Man With a Squirrel
Page 18
Fred flipped the bacon with a fork and turned the heat down.
“I saw the rest of your painting, Fred,” Molly said. Fred raised his eyebrows.
“Cover-Hoover had brought it with her, rolled in a mailing tube. I forgot to mention it. She carried the tube before her like the Ark of the Covenant, climbing the stairs to the third-floor apartment. I didn’t know what it was.”
Fred said, “What did they do, worship it?”
“They cut it in half.”
“Oh, shit!” Fred said. He put his bacon on paper towels to drain. “Suffering sweet shit! What are those assholes doing?”

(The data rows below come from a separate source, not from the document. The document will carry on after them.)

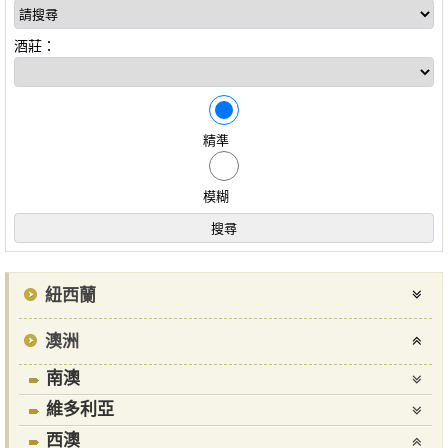
酒莊：
精準
模糊
紐西蘭
澳洲
南澳
維多利亞
西澳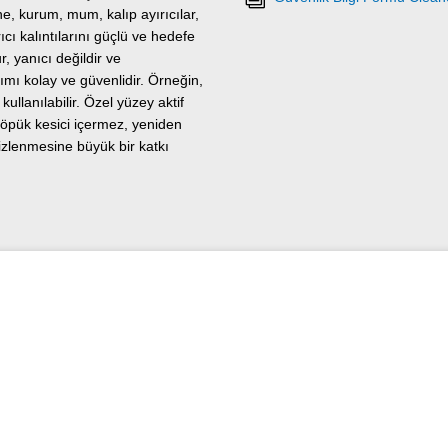
ne, kurum, mum, kalıp ayırıcılar,
ıcı kalıntılarını güçlü ve hedefe
r, yanıcı değildir ve
ımı kolay ve güvenlidir. Örneğin,
ullanılabilir. Özel yüzey aktif
 köpük kesici içermez, yeniden
izlenmesine büyük bir katkı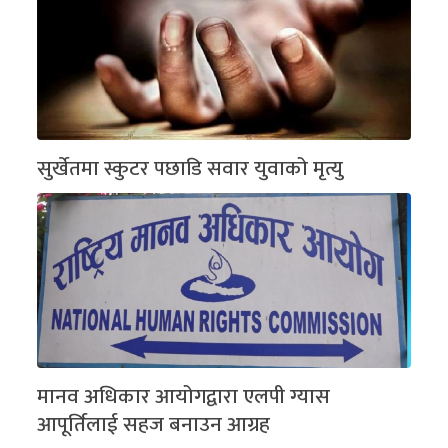
सुर्खेतमा स्कुटर पछाडि सवार युवाको मृत्यु
मानव अधिकार आयोगद्वारा एलपी ग्यास
आपूर्तिलाई सहज बनाउन आग्रह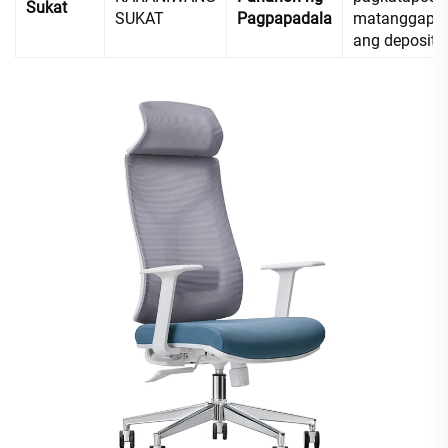
Sukat
SUKAT
Pagpapadala
matanggap
ang deposito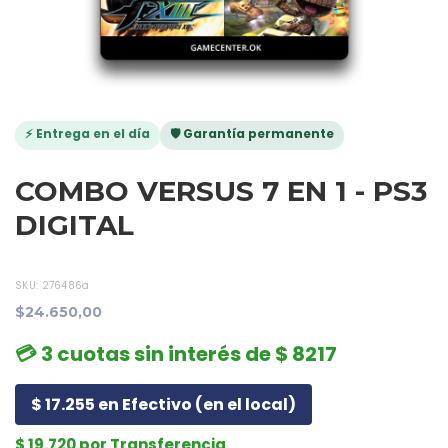
⚡ Entrega en el día
🛡️ Garantía permanente
COMBO VERSUS 7 EN 1 - PS3
DIGITAL
SKU:
276486a
$24.650,00
💳 3 cuotas sin interés de $ 8217
$ 17.255 en Efectivo (en el local)
$ 19.720 por Transferencia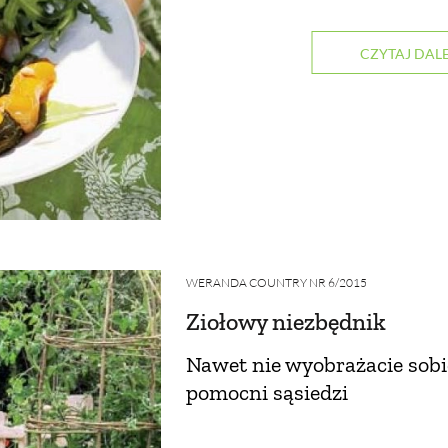
CZYTAJ DALE
WERANDA COUNTRY NR 6/2015
Ziołowy niezbędnik
Nawet nie wyobrażacie sobie,
pomocni sąsiedzi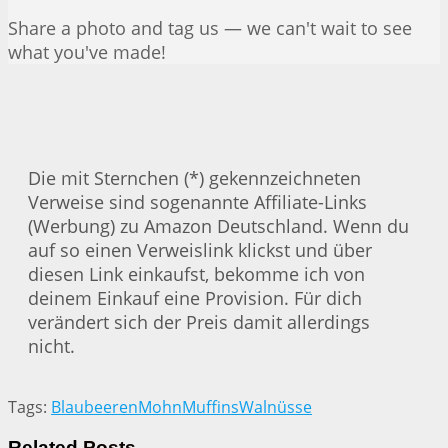
Share a photo and tag us — we can't wait to see
what you've made!
Die mit Sternchen (*) gekennzeichneten
Verweise sind sogenannte Affiliate-Links
(Werbung) zu Amazon Deutschland. Wenn du
auf so einen Verweislink klickst und über
diesen Link einkaufst, bekomme ich von
deinem Einkauf eine Provision. Für dich
verändert sich der Preis damit allerdings
nicht.
Tags:
Blaubeeren
Mohn
Muffins
Walnüsse
Related
Posts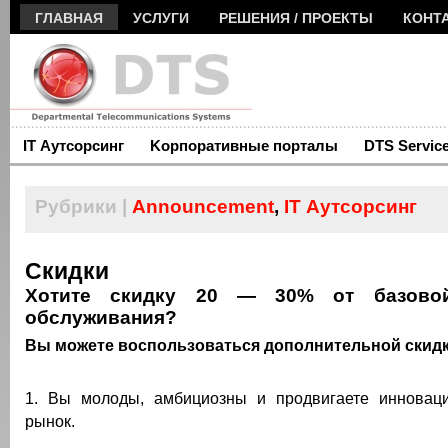
ГЛАВНАЯ
УСЛУГИ
РЕШЕНИЯ / ПРОЕКТЫ
КОНТ
IT Аутсорсинг
Kорпоративные порталы
DTS Servic
Рубрики |
Announcement
,
IT Аутсорсинг
Скидки
Хотите скидку 20 — 30% от базовой
обслуживания?
Вы можете воспользоваться дополнительной скидк
1. Вы молоды, амбициозны и продвигаете инновац
рынок.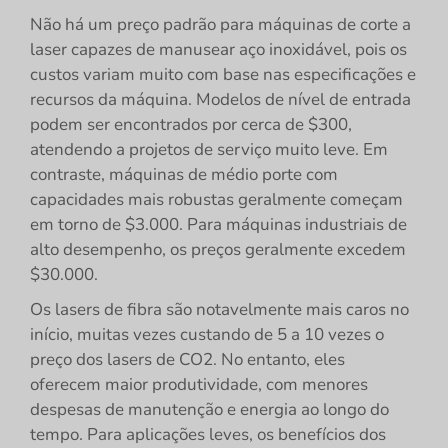
Não há um preço padrão para máquinas de corte a
laser capazes de manusear aço inoxidável, pois os
custos variam muito com base nas especificações e
recursos da máquina. Modelos de nível de entrada
podem ser encontrados por cerca de $300,
atendendo a projetos de serviço muito leve. Em
contraste, máquinas de médio porte com
capacidades mais robustas geralmente começam
em torno de $3.000. Para máquinas industriais de
alto desempenho, os preços geralmente excedem
$30.000.
Os lasers de fibra são notavelmente mais caros no
início, muitas vezes custando de 5 a 10 vezes o
preço dos lasers de CO2. No entanto, eles
oferecem maior produtividade, com menores
despesas de manutenção e energia ao longo do
tempo. Para aplicações leves, os benefícios dos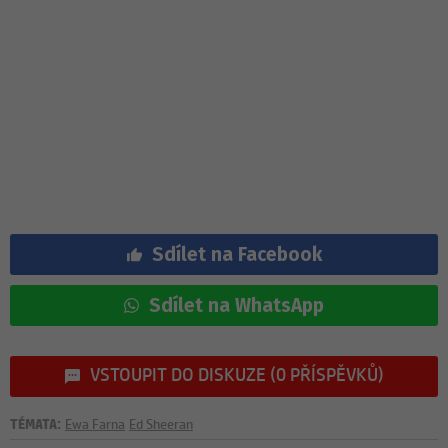
Sdílet na Facebook
Sdílet na WhatsApp
VSTOUPIT DO DISKUZE (0 PŘÍSPĚVKŮ)
TÉMATA:
Ewa Farna
Ed Sheeran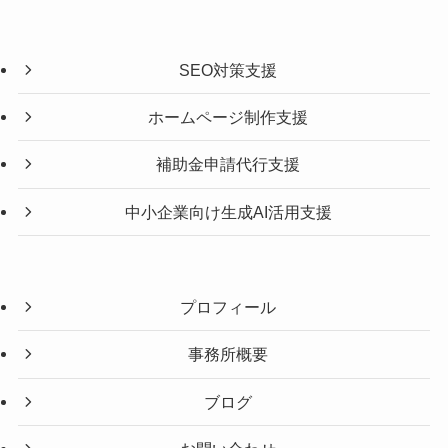
SEO対策支援
ホームページ制作支援
補助金申請代行支援
中小企業向け生成AI活用支援
プロフィール
事務所概要
ブログ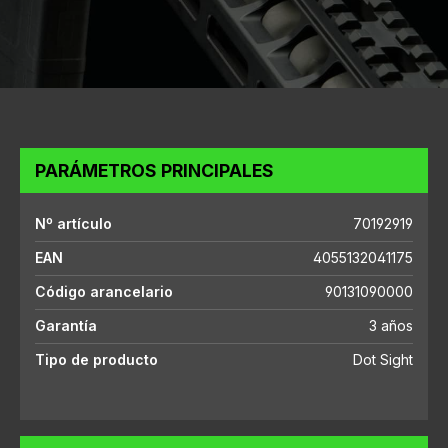
PARÁMETROS PRINCIPALES
Nº artículo
70192919
EAN
4055132041175
Código arancelario
90131090000
Garantía
3 años
Tipo de producto
Dot Sight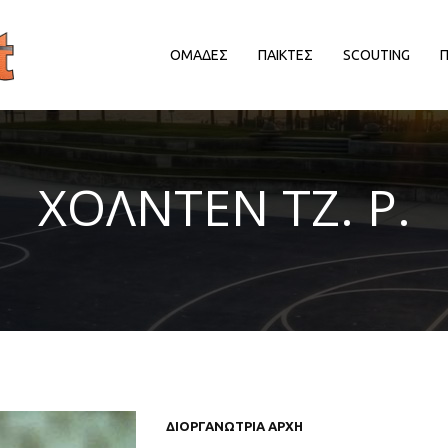
ΟΜΑΔΕΣ
ΠΑΙΚΤΕΣ
SCOUTING
ΔΙΟΡΓΑΝΩΤΡΙΕΣ ΑΡΧΕΣ
ΔΙΟΡΓΑΝΩΤΡΙΕΣ ΑΡΧΕΣ
Δ
ΧΟΛΝΤΕΝ ΤΖ. Ρ.
EΥΡΩΠΑΙΚΕΣ ΔΙΟΡΓΑΝΩΣΕΙΣ
EΥΡΩΠΑΙΚΕΣ ΔΙΟΡΓΑΝΩΣΕΙΣ
HALL OF FAME
HALL OF FAME
ΑΠΟΨΕΙΣ
ΑΠΟΨΕΙΣ
ΕΛΛΗΝΙΚΑ ΠΡΩΤΑΘΛΗΜΑΤΑ
ΕΛΛΗΝΙΚΑ ΠΡΩΤΑΘΛΗΜΑΤΑ
ΕΡΑΣΙΤΕΧΝΙΚΑ
ΕΡΑΣΙΤΕΧΝΙΚΑ
ΚΥΠΡΟΣ
ΚΥΠΡΟΣ
ΝΒΑ/ΚΟΣΜΟΣ
ΝΒΑ/ΚΟΣΜΟΣ
ΠΑΡΑΓΟΝΤΕΣ/ΛΟΙΠΟΙ
ΠΑΡΑΓΟΝΤΕΣ/ΛΟΙΠΟΙ
ΔΙΟΡΓΑΝΩΤΡΙΑ ΑΡΧΗ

“I’m trying to tell you,” Molly said.
“These people don’t know your connection to me, do they?” Fred asked. He dropped bread in the toaster.
“Not from me.”
“Excuse me interfering, but these are not nice people.”
“I know it.”
“Where are the pieces? They cut lengthwise across the head, I assume? Even though they know the thing’s worth at least ten thousand bucks to someone?”
“The cut’s vertical, not through the head. Ann did the cutting, with Cover-Hoover holding her hand to give her healing strength, when the time came. They used a Skil-knife and they followed a line already drawn in charcoal. There was method to it, and premeditation. They kept the pieces too, when the ceremony was done. Ann rolled them up together and put them back in the tube. Is that toast for me?”
“I reckon so,” Fred said. “I’ll make more for myself. Ann Clarke walked away with my last piece, which is now two pieces. Right. Fuck. For the hell of it, if you saw it that close, was there a signature?”
Molly said, “Here’s what I saw: ‘I. S. C. Pix’ next to the head. Beautiful man, by the way. I. S. C. Pix. Doesn’t sound like John Copley.”
“Wait a minute. You had someone in your library a while back, last week maybe, asking about Pix, remember?”
“I did?”
“You called and asked me about it and I made a joke, one x or two?”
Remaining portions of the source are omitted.